Spirograph Random Numbers: What Are The Odds?

The GCMC Spirograph Generator program chooses parameters using pseudo-random numbers based on a seed fed in from the Bash script, so I was surprised to see two plots overlap exactly:

Overlaid pattern - G-Code simulator

Overlaid pattern – G-Code simulator

The two overlapping traces are the 15 inward-pointing wedges around the central rosette.

The first one:

(PRNG seed: 38140045)
(Paper size: [16.50in,14in])
(PlotSize: [15.50in,13.00in])
(Stator 3: 150)
(Rotor  4: 40)
(GCD: 10)
(Offset: -0.94)
(Dia ratio: -0.27)
(Lobes: 15)
(Turns: 4)
(Plot scale: [5.11in,4.29in])
(Tool change: 1)
T1
M6

The second one:

(PRNG seed: 74359295)
(Paper size: [16.50in,14in])
(PlotSize: [15.50in,13.00in])
(Stator 3: 150)
(Rotor  4: 40)
(GCD: 10)
(Offset: -0.93)
(Dia ratio: -0.27)
(Lobes: 15)
(Turns: 4)
(Plot scale: [5.12in,4.30in])
(Tool change: 3)
T3
M6

The Offset isn’t quite the same, but the pen width covers up the difference.
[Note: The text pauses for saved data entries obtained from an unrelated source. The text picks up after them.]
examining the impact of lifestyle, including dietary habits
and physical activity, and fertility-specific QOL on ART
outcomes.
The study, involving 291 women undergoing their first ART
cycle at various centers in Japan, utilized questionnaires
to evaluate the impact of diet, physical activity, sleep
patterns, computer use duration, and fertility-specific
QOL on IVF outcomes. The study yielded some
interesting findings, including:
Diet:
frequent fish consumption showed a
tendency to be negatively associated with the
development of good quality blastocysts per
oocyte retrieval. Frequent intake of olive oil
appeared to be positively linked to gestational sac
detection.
With only four Stators and 17 Rotors, the probability of picking the same pair works out to 0.25 × 0.059 = 1.4%. You can sometimes get the same number of Lobes and Turns from several different Stator + Rotor combinations, but these were exact matchs with the same indices.
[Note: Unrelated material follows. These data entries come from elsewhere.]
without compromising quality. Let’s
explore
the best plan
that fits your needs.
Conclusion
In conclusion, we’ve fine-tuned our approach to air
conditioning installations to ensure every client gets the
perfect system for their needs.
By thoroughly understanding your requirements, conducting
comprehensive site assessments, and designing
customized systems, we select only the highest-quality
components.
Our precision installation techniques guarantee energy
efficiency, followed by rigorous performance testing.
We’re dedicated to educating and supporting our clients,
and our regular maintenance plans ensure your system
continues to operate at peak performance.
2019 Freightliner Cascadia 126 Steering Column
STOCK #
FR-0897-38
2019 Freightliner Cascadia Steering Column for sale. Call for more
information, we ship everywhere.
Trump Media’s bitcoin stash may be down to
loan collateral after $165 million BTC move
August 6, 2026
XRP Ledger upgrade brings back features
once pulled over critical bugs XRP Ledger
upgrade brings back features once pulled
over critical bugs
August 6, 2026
The Pen Offset within the Rotor comes from a fraction computed with ten bit resolution, so each Offset value represents slightly under 0.1% of the choices. If any four adjacent values look about the same, then it’s only eight bits of resolution and each represents 0.4%.
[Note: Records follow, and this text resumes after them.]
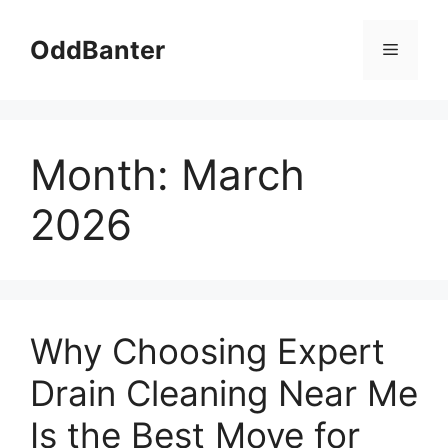
Skip
to
OddBanter
Menu
content
Month:
March
2026
Why Choosing Expert
Drain Cleaning Near Me
Is the Best Move for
The Rotor and Stator set the Diameter ratio, but the sign comes from what’s basically a coin flip based on the sign of a fraction drawn from 256 possibilities; call it 50%.

Overall, you’re looking at a probability of 28 ppm = 0.0028%, so I (uh, probably) won’t see another overlay for a while …

I don’t know how to factor the PRNG sequence into those numbers, although it surely affects the probability. In this case, two different seeds produced nearly the same sequence of output values, within the resolution of my hack-job calculations.

Whatever. It’s good enough for my simple purposes!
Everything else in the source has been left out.